## Records supplied
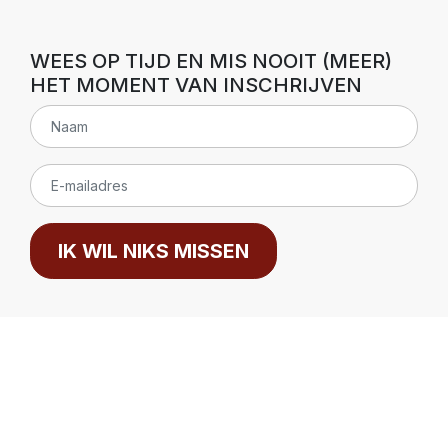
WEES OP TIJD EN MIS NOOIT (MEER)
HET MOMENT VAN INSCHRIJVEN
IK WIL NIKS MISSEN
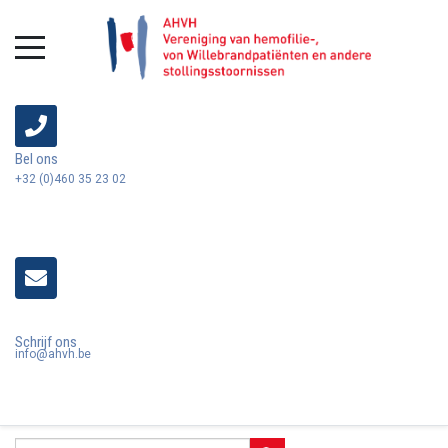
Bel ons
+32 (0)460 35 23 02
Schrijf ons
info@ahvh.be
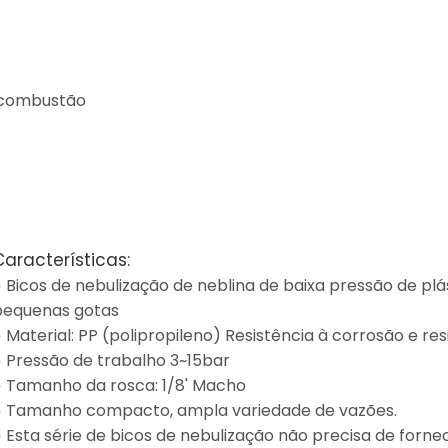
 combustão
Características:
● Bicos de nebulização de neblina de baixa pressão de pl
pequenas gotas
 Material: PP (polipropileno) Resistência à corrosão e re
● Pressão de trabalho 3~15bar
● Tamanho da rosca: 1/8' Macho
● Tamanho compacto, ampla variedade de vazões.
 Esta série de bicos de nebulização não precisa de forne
--
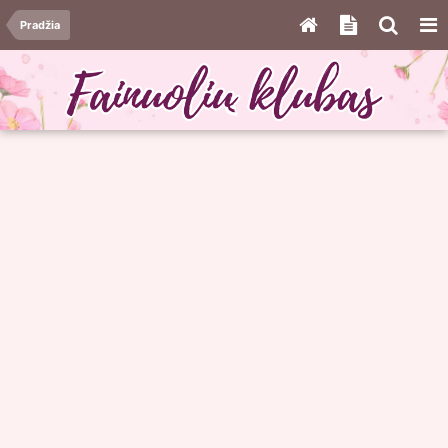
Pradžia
---
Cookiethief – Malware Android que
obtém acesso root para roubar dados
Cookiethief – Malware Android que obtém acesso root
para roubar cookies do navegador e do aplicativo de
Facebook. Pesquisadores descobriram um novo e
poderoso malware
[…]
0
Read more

## Work instruction
Among the records, find every line with the word "Tamanho" and copy it.

## Written solution
● Tamanho da rosca: 1/8' Macho
● Tamanho compacto, ampla variedade de vazões.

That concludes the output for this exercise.